Review # 2 was written on 2016-09-28 00:00:00
0was given a rating of 3 stars Annemarie Cronin
I thoroughly enjoyed this book. I loved reading about the trials and travails of this mear child who was thrust into the world to fight wars, who braved hostile environments, and who became this rough and rugged person surviving in a strange land with strange people, but who never seems to lose his gentlemanly character. I appreciated the simplest details that elicited my emotions. Like when Samual Hearne was attempting to use his fragile equipment to measure locations along his trek, we knew how important a mission it was to map out his travels, and when the wind blew and broke his equipment, the disappointment was palpable.  Likewise when he had been more than a year out on his first journey to find the Northern Sea, and he was forced to turn back, one could feel the exhaustion and the fear at the prospect of having to go through again what they had just experienced and without the experience of triumph for reaching their goal. I appreciated the author's matter-of-fact description of the event at bloody falls, without any judgements.  And I appreciated the difficulty in Hearne's decision to support Matanabbee, in spite of the seeming injustice of the attack. He accepted the Chipewyan leader's decision, even tried to understand it. Hearne was earnest in his approach to learning about native culture, language and lifestyle.  Hearne's constitution was further tested when the French arrived and threatened the Fort, and he showed himself capable of making a wise decision for the inhabitants of the fort.  By doing so, he probably saved lives, but at great sacrifice to himself.  The author finishes the book by following in Hearne's footsteps in England as well as Canada, and it was a gratifying end to the story for me.

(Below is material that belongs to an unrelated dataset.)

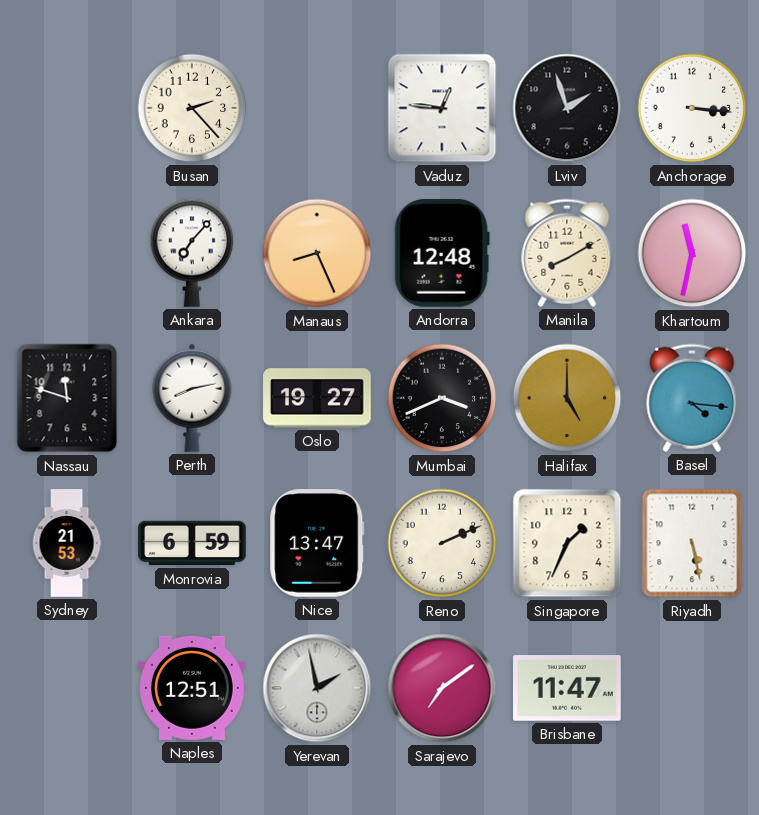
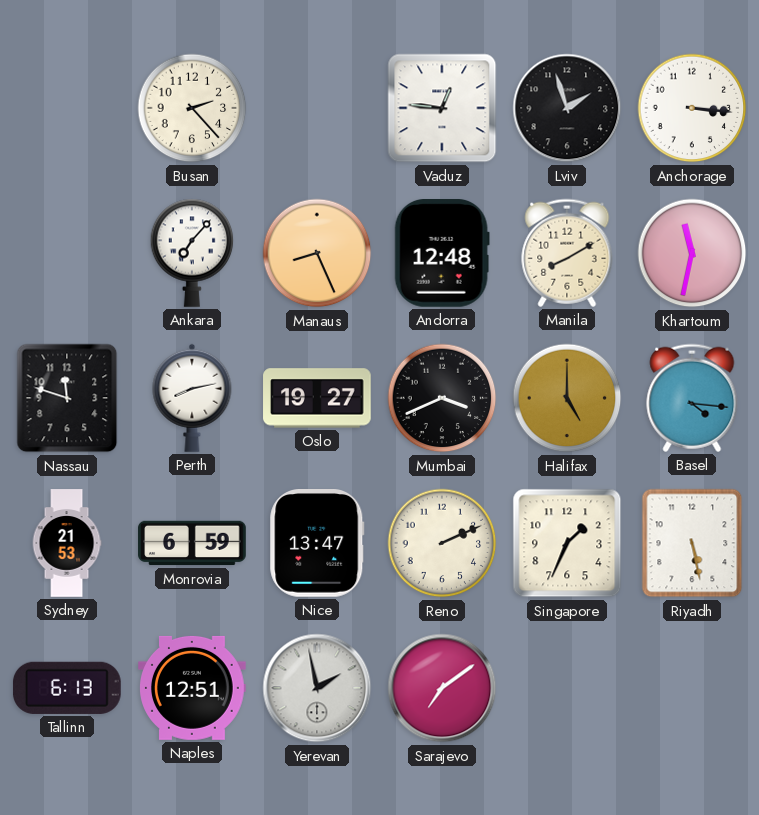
Tallinn: none -> 6:13
Brisbane: 11:47 -> none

During the reading of the book I felt the desire to see the places described, and the author satisfied the need with pictures and descriptions of these places in modern times. It was somewhat sad to discover that Hearne's home town had not lauded him much more than history itself. He hadn't met a brutal death or been imprisoned or courtmarshalled upon return like other famous explorers.  If not for the famous poem by Colleridge, or in my case the song by Iron Maiden, many might never have heard about Hearne at all. Thanks to Ken McGoogan, many more can learn about him.